Business justification

Recommendation engines are algorithms that are used to recommend relevant content to the end user. Recommendation engines were initially developed as a distinguishing feature of a software product, but in today’s digital age they have become a necessity. This necessity, however, comes with its own challenges. First, relevant content is a very subjective term, and differs for each user based on his/her personal preferences. This requires development of an algorithm that understands the consumer and recommends content tailored to meet their needs.

Recommendation systems are widely used by Internet companies like Amazon and Netflix. They have become an important research topic in data science and decision support systems. These systems make use of the massive and detailed data captured by these internet majors in order to analyze the browsing/purchasing patterns and profile them accordingly. This understanding of consumer behavior is then used by the algorithm to make customized recommendations of products which are more likely to be purchased by a user.

Recommendation systems are broadly classified into two categories – Content Based (CB) and Collaborative Filtering (CF). CB systems analyze users by profiling their historical behavioral data. This data, however, can be extremely massive and diverse, and may pose a challenge profiling it manually. For such cases, a CF model is used, which is based on the principle that people who share interests in certain things will probably have similar tastes in other things. A new class of recommendation systems, called a hybrid recommendation engine, makes use of both CB and CF to make recommendations. It is this type of recommendation on system that has been built for the ATC Connect application and discussed in this paper.

Experimental setup

The hybrid recommendation engine built for the ATC Connect application is implemented in the R programming language. The three data sources that were used as inputs were transferred from their source application into a columnar Vertica database for analysis. The data is fetched once a day using REST APIs in JSON format. This JSON data is then processed by the R code to generate article recommendations for the application users. The R implementation of the User Based Collaborative Filtering (UBCF) is provided in the recommenderLab package1 by Michael Hahsler and Bregt Vereet. This is the package used to generate all of the UBCF recommendations. The CB recommendations are generated by a WWT proprietary algorithm that is again implemented in R. These recommendations are then stored in an Oracle database from where they are updated in the ATC Connect app through an API.

Methodology

The methodology used for this work is a four step process.

  • Data input
  • Data processing
  • User-article matrix
  • UBCF

Each step is discussed in detail below.

Data input

The following 3 different data sources are used to build the master dataset which serves as an input for UBCF – Digital Insights data, Salesforce (SF) data and Wire data.
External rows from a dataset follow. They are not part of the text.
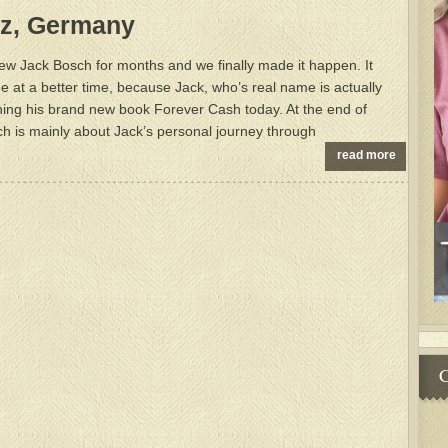
nz, Germany
iew Jack Bosch for months and we finally made it happen. It
e at a better time, because Jack, who’s real name is actually
hing his brand new book Forever Cash today. At the end of
ich is mainly about Jack’s personal journey through
read more
C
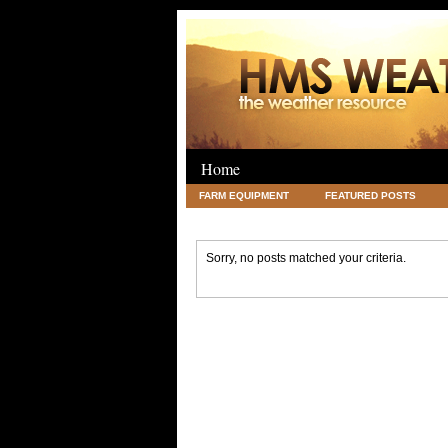
Home
FARM EQUIPMENT
FEATURED POSTS
LEGAL
SCIENCE
TRAVEL
UNC
Sorry, no posts matched your criteria.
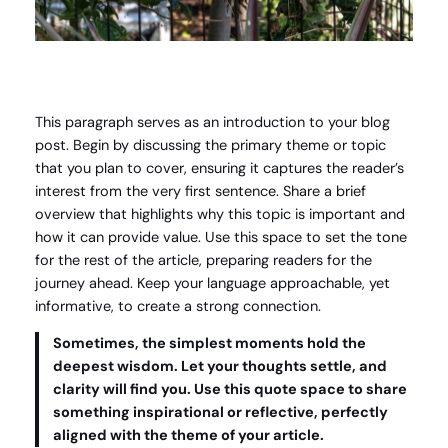
This paragraph serves as an introduction to your blog
post. Begin by discussing the primary theme or topic
that you plan to cover, ensuring it captures the reader’s
interest from the very first sentence. Share a brief
overview that highlights why this topic is important and
how it can provide value. Use this space to set the tone
for the rest of the article, preparing readers for the
journey ahead. Keep your language approachable, yet
informative, to create a strong connection.
Sometimes, the simplest moments hold the
deepest wisdom. Let your thoughts settle, and
clarity will find you. Use this quote space to share
something inspirational or reflective, perfectly
aligned with the theme of your article.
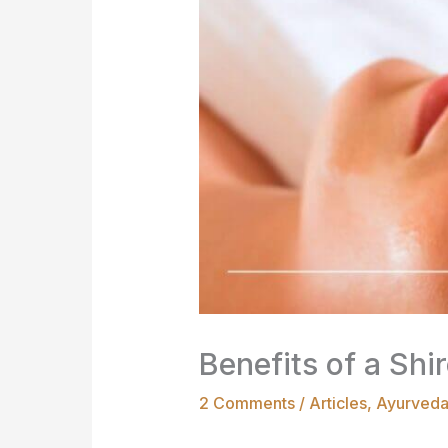
Benefits of a Sh
2 Comments
/
Articles
,
Ayurved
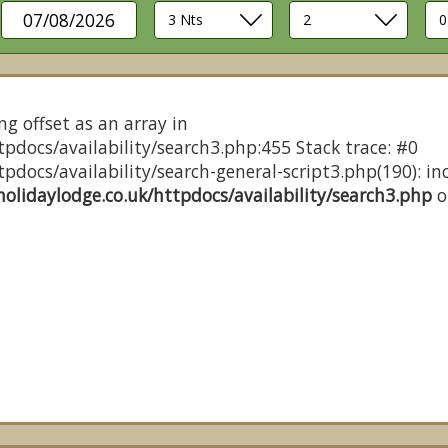
07/08/2026
ng offset as an array in
pdocs/availability/search3.php:455 Stack trace: #0
docs/availability/search-general-script3.php(190): inc
olidaylodge.co.uk/httpdocs/availability/search3.php
o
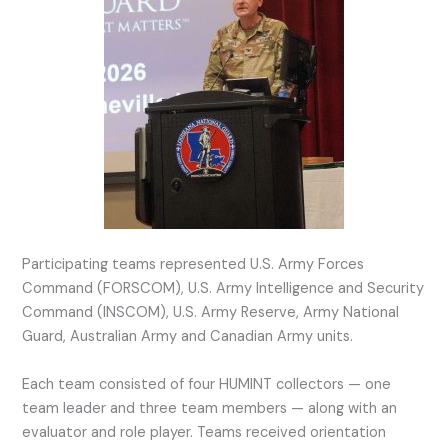
Participating teams represented U.S. Army Forces
Command (FORSCOM), U.S. Army Intelligence and Security
Command (INSCOM), U.S. Army Reserve, Army National
Guard, Australian Army and Canadian Army units.
Each team consisted of four HUMINT collectors — one
team leader and three team members — along with an
evaluator and role player. Teams received orientation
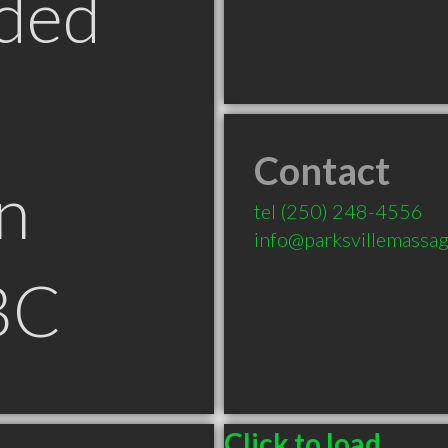
ded
Contact
n
tel
(250) 248-4556
info@parksvillemassa
 BC
Click to load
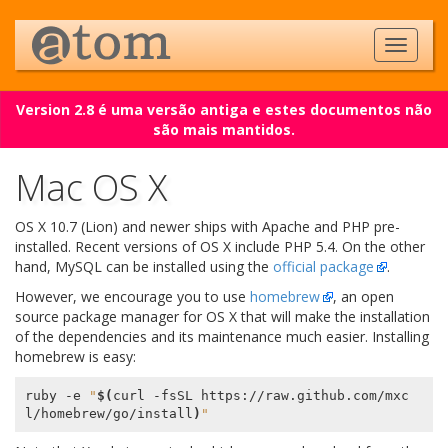
Version 2.8 é uma versão antiga e estes documentos não
são mais mantidos.
Mac OS X
OS X 10.7 (Lion) and newer ships with Apache and PHP pre-
installed. Recent versions of OS X include PHP 5.4. On the other
hand, MySQL can be installed using the
official package
.
However, we encourage you to use
homebrew
, an open
source package manager for OS X that will make the installation
of the dependencies and its maintenance much easier. Installing
homebrew is easy:
ruby -e 
"
$(
curl -fsSL https://raw.github.com/mxc
l/homebrew/go/install
)
"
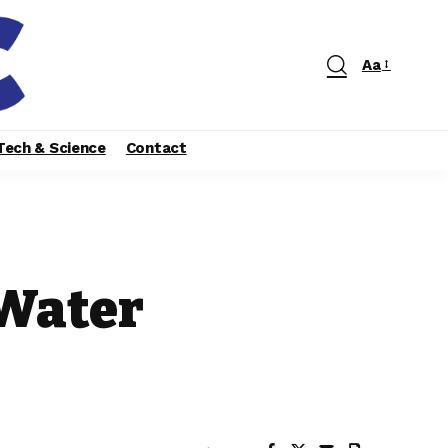
Aa
Tech & Science
Contact
 Water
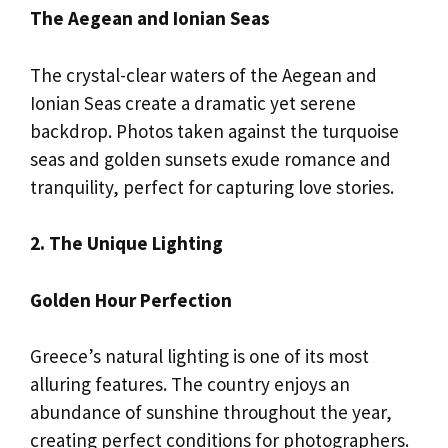
The Aegean and Ionian Seas
The crystal-clear waters of the Aegean and
Ionian Seas create a dramatic yet serene
backdrop. Photos taken against the turquoise
seas and golden sunsets exude romance and
tranquility, perfect for capturing love stories.
2. The Unique Lighting
Golden Hour Perfection
Greece’s natural lighting is one of its most
alluring features. The country enjoys an
abundance of sunshine throughout the year,
creating perfect conditions for photographers.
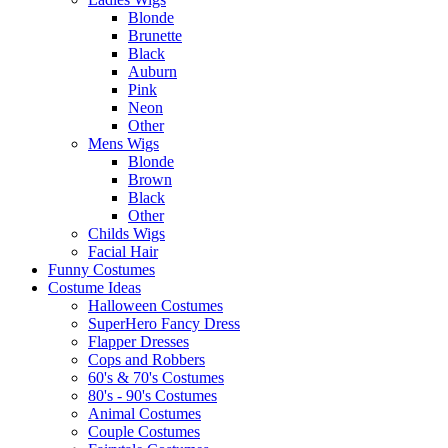
Blonde
Brunette
Black
Auburn
Pink
Neon
Other
Mens Wigs
Blonde
Brown
Black
Other
Childs Wigs
Facial Hair
Funny Costumes
Costume Ideas
Halloween Costumes
SuperHero Fancy Dress
Flapper Dresses
Cops and Robbers
60's & 70's Costumes
80's - 90's Costumes
Animal Costumes
Couple Costumes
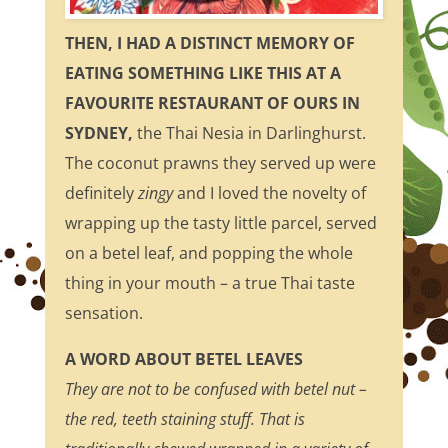
THEN, I HAD A DISTINCT MEMORY OF
EATING SOMETHING LIKE THIS AT A
FAVOURITE RESTAURANT OF OURS IN
SYDNEY,
the Thai Nesia in Darlinghurst.
The coconut prawns they served up were
definitely
zingy
and I loved the novelty of
wrapping up the tasty little parcel, served
on a betel leaf, and popping the whole
thing in your mouth – a true Thai taste
sensation.
A WORD ABOUT BETEL LEAVES
They are not to be confused with betel nut –
the red, teeth staining stuff. That is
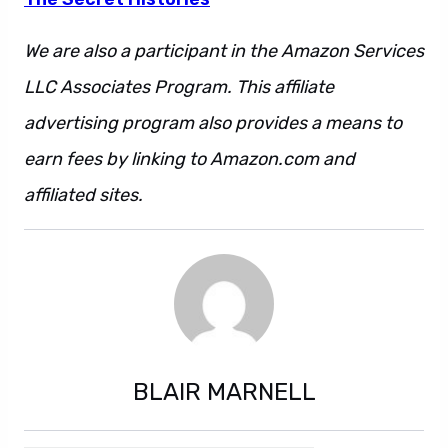
We are also a participant in the Amazon Services
LLC Associates Program. This affiliate
advertising program also provides a means to
earn fees by linking to Amazon.com and
affiliated sites.
BLAIR MARNELL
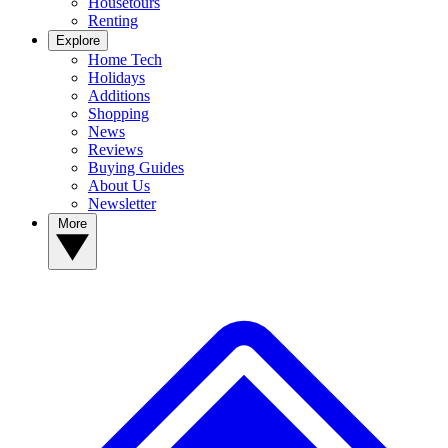
Housetours
Renting
Explore
Home Tech
Holidays
Additions
Shopping
News
Reviews
Buying Guides
About Us
Newsletter
More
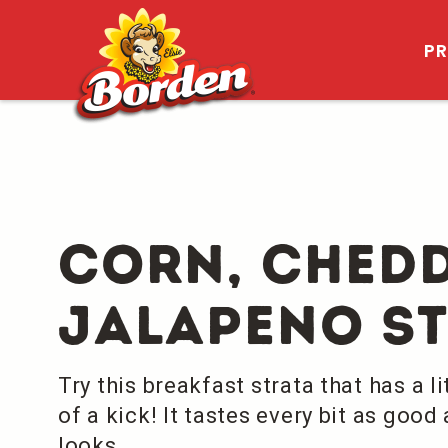
P
Corn, Ched
Jalapeno S
Try this breakfast strata that has a lit
of a kick! It tastes every bit as good 
looks.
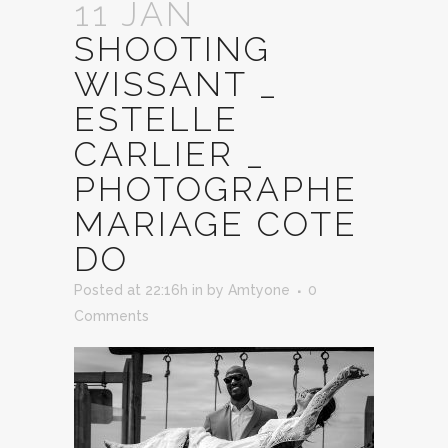
11 JAN
SHOOTING
WISSANT _
ESTELLE
CARLIER _
PHOTOGRAPHE
MARIAGE COTE
DO
Posted at 22:16h
in
by
Amtyone
0
Comments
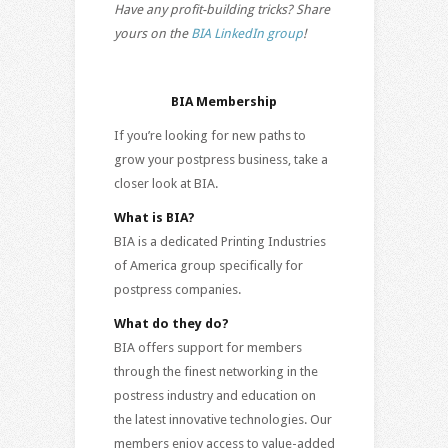
Have any profit-building tricks? Share
yours on the
BIA LinkedIn group
!
BIA Membership
If you’re looking for new paths to
grow your postpress business, take a
closer look at BIA.
What is BIA?
BIA is a dedicated Printing Industries
of America group specifically for
postpress companies.
What do they do?
BIA offers support for members
through the finest networking in the
postress industry and education on
the latest innovative technologies. Our
members enjoy access to value-added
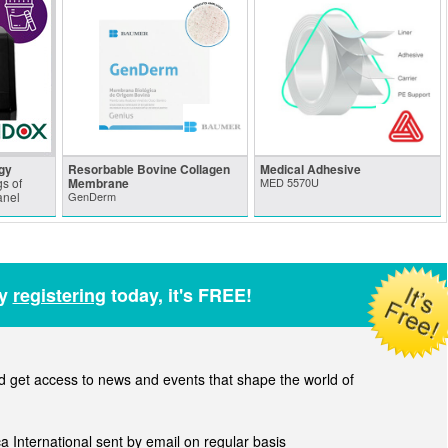
gy
Resorbable Bovine Collagen
Medical Adhesive
s of
Membrane
MED 5570U
anel
GenDerm
by
registering
today, it's FREE!
get access to news and events that shape the world of
ca International sent by email on regular basis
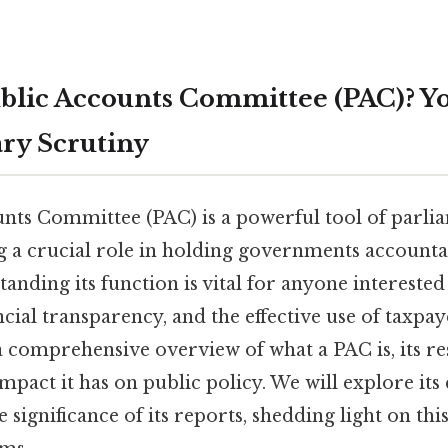
ublic Accounts Committee (PAC)? Y
ry Scrutiny
nts Committee (PAC) is a powerful tool of parli
g a crucial role in holding governments accounta
anding its function is vital for anyone interested
cial transparency, and the effective use of taxpa
a comprehensive overview of what a PAC is, its res
mpact it has on public policy. We will explore its
 significance of its reports, shedding light on this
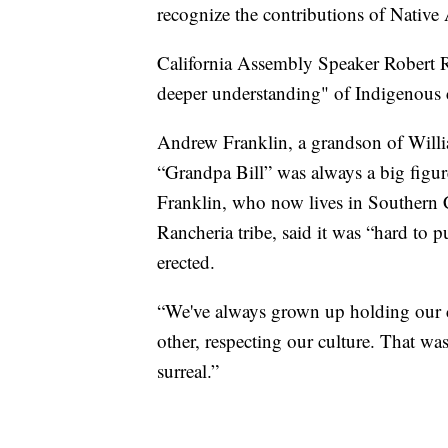
recognize the contributions of Native
California Assembly Speaker Robert R
deeper understanding" of Indigenous c
Andrew Franklin, a grandson of Willia
“Grandpa Bill” was always a big figur
Franklin, who now lives in Southern C
Rancheria tribe, said it was “hard to 
erected.
“We've always grown up holding our cu
other, respecting our culture. That was
surreal.”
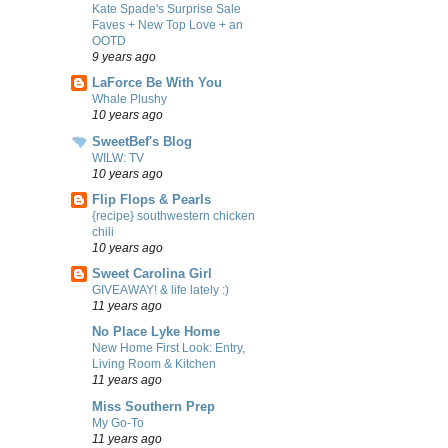
Kate Spade's Surprise Sale
Faves + New Top Love + an
OOTD
9 years ago
LaForce Be With You
Whale Plushy
10 years ago
SweetBef's Blog
WILW: TV
10 years ago
Flip Flops & Pearls
{recipe} southwestern chicken
chili
10 years ago
Sweet Carolina Girl
GIVEAWAY! & life lately :)
11 years ago
No Place Lyke Home
New Home First Look: Entry,
Living Room & Kitchen
11 years ago
Miss Southern Prep
My Go-To
11 years ago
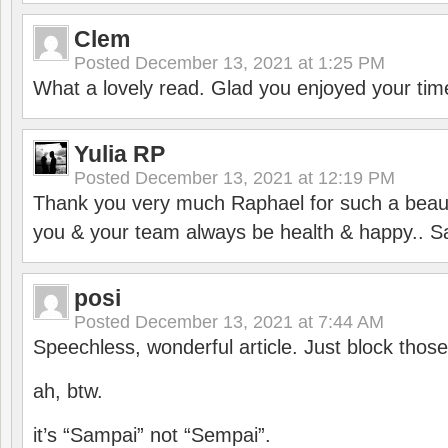
Clem
Posted
December 13, 2021 at 1:25 PM
What a lovely read. Glad you enjoyed your tim
Yulia RP
Posted
December 13, 2021 at 12:19 PM
Thank you very much Raphael for such a beauti
you & your team always be health & happy.. S
posi
Posted
December 13, 2021 at 7:44 AM
Speechless, wonderful article. Just block those
ah, btw.
it’s “Sampai” not “Sempai”.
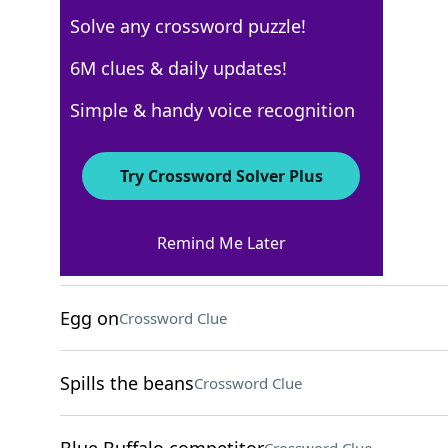
Solve any crossword puzzle!
Los Angeles Times
6M clues & daily updates!
Crossword Answers
Simple & handy voice recognition
December 22, 2025 Crossword Clues
Try Crossword Solver Plus
ACROSS
Remind Me Later
Apple Pay alternative
Crossword Clue
Egg on
Crossword Clue
Spills the beans
Crossword Clue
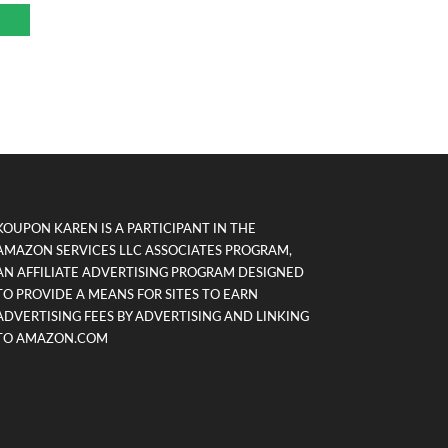
KOUPON KAREN IS A PARTICIPANT IN THE
AMAZON SERVICES LLC ASSOCIATES PROGRAM,
AN AFFILIATE ADVERTISING PROGRAM DESIGNED
TO PROVIDE A MEANS FOR SITES TO EARN
ADVERTISING FEES BY ADVERTISING AND LINKING
TO AMAZON.COM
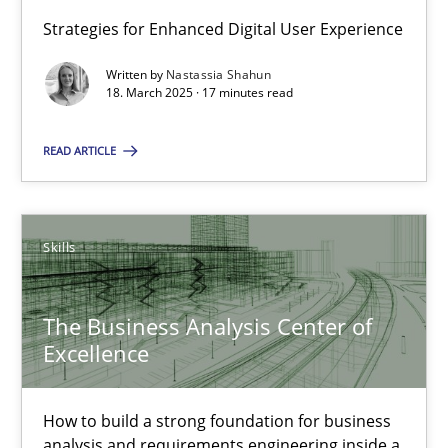
Strategies for Enhanced Digital User Experience
18.03.2025
Written by
Nastassia Shahun
18. March 2025 · 17 minutes read
17 minutes
READ ARTICLE
The Business Analysis Center of Excellence
How to build a strong foundation for business analysis and re
Skills
Skills
The Business Analysis Center of
Excellence
Christoph Wolf
How to build a strong foundation for business
analysis and requirements engineering inside a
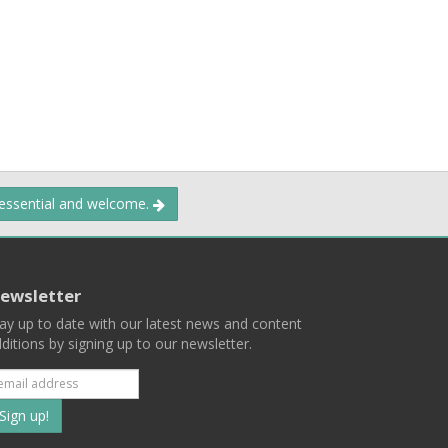
 essential and welcome.
ewsletter
ay up to date with our latest news and content
ditions by signing up to our newsletter.
Subscribe
to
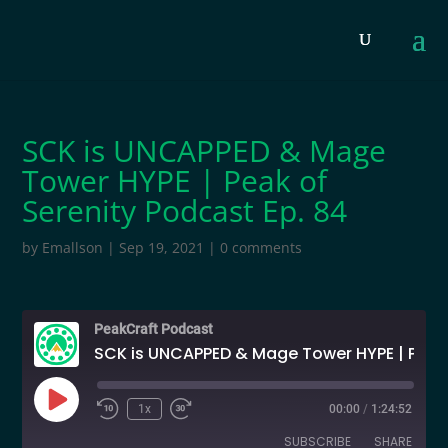
SCK is UNCAPPED & Mage
Tower HYPE | Peak of
Serenity Podcast Ep. 84
by
Emallson
|
Sep 19, 2021
|
0 comments
PeakCraft Podcast
SCK is UNCAPPED & Mage Tower HYPE | Peak of Serenity Podcast Ep. 84
Play
1x
00:00
/
1:24:52
Episode
SUBSCRIBE
SHARE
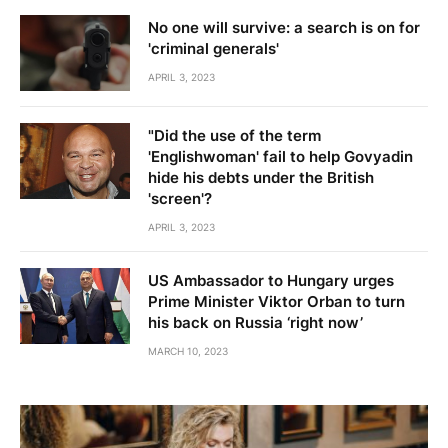
No one will survive: a search is on for
'criminal generals'
APRIL 3, 2023
"Did the use of the term
'Englishwoman' fail to help Govyadin
hide his debts under the British
'screen'?
APRIL 3, 2023
US Ambassador to Hungary urges
Prime Minister Viktor Orban to turn
his back on Russia ‘right now’
MARCH 10, 2023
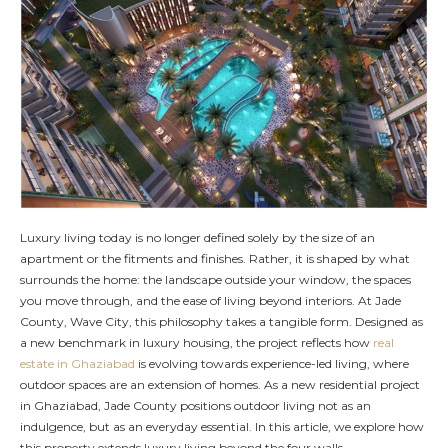
Luxury living today is no longer defined solely by the size of an
apartment or the fitments and finishes. Rather, it is shaped by what
surrounds the home: the landscape outside your window, the spaces
you move through, and the ease of living beyond interiors. At Jade
County, Wave City, this philosophy takes a tangible form. Designed as
a new benchmark in luxury housing, the project reflects how
real
estate in Ghaziabad
is evolving towards experience-led living, where
outdoor spaces are an extension of homes. As a new residential project
in Ghaziabad, Jade County positions outdoor living not as an
indulgence, but as an everyday essential. In this article, we explore how
this property extends luxury living beyond the four walls.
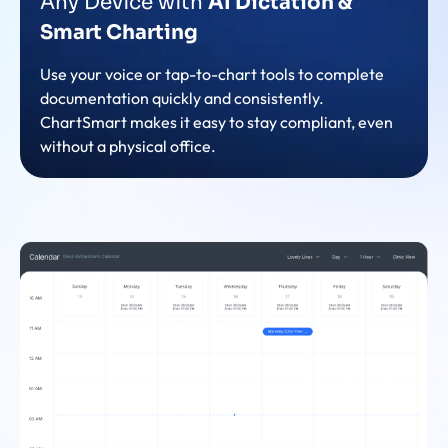
Any Device with
AI Dictation &
Smart Charting
Use your voice or tap-to-chart tools to complete
documentation quickly and consistently.
ChartSmart makes it easy to stay compliant, even
without a physical office.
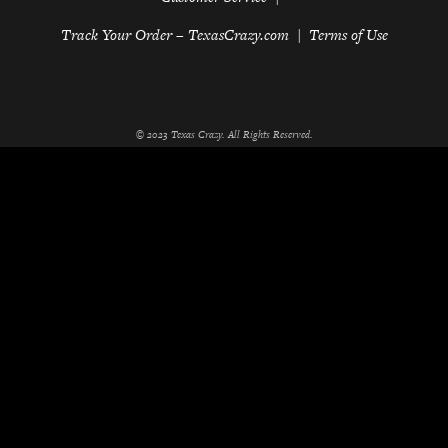
Track Your Order – TexasCrazy.com
Terms of Use
© 2023 Texas Crazy. All Rights Reserved.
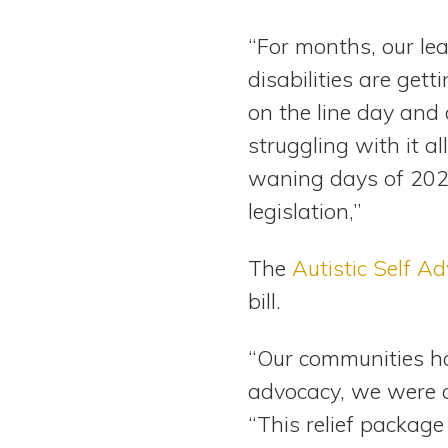
“For months, our le
disabilities are gett
on the line day and 
struggling with it a
waning days of 2020
legislation,”
The
Autistic Self A
bill.
“Our communities h
advocacy, we were 
“This relief packag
  • Digital Insights Data: This data captures the user activity on the ATC Connect app. This activity varies from browsing practices to reading articles to attending an EBC. It provides information about users scheduled to attend EBCs in the upcoming months. It also has user profile information including user preferences that a user enters while signing up on the app for the first time.
  • SF Data: SF is a widely used cloud based Customer Resource Management (CRM) tool to generate and keep track of customers and sales opportunities. The past/potential purchase history of each account is used to gauge interest areas of the individual users associated with those accounts.
  • Wire Data: This data captures online user interaction metrics for the articles published on the WWT portal. These online user metrics include clicks, views, impressions etc. which help determine the popularity of every individual article among the general populace. These three data sources are pulled from their respective Vertica tables using the REST APIs in JSON format once a day. This data is then processed, transformed and merged together to build the final User – Article matrix that acts as the input for UBCF.

Data Processing

In most data science work, the raw input data is not fed directly into the algorithm. It typically goes through transformation processes such as deduplicating, filtering, reshaping, transforming etc. to convert it into our desired input. The processing steps for each dataset is described below:

Digital Insights data:
  • Converting JSON formatted data to tabular format
  • De-duplicating the data to get unique records
  • Creating article ID, articles read and user information mapping tables
  • Filtering out records without any mestamps
  • Segregating user application activity into broad buckets (e.g. any article related activity was categorized into article bucket, anything to do with practice into practice, etc.)
  • Collating user preferences
  • Selecting relevant columns and ltering out records with missing category data
  • Removing generic EBC categories (e.g. lunch, travel, etc.) and exploding the data to create one category for each data record
  • Mapping every category to a practice and assigning practices to every user activity accordingly
  • Calculating correlations between practices and categories for articles read and assigning practices to articles accordingly
SF data:
  • Converting JSON formatted data to tabular format
  • Filtering out relevant columns
  • De-duplicating the data to get unique records
  • Aggregating the data by practice and account
  • Normalizing the practice names
Wire data:
  • Converting the JSON data to tabular format
  • Filtering out relevant columns
  • De-duplicating the data to get unique records
  • Aggregating the data by articles

User-article matrix

A major challenge with CF is the cold start problem. Initially, with any application/website, there is not enough ratings by users to generate recommendations. This is also a challenge for the data provided for this work. Since the application is relatively new, there are few users that have read articles. Moreover, user ratings are non-existent for use in UBCF. This problem is tackled by generating simulated ratings for every user for every article.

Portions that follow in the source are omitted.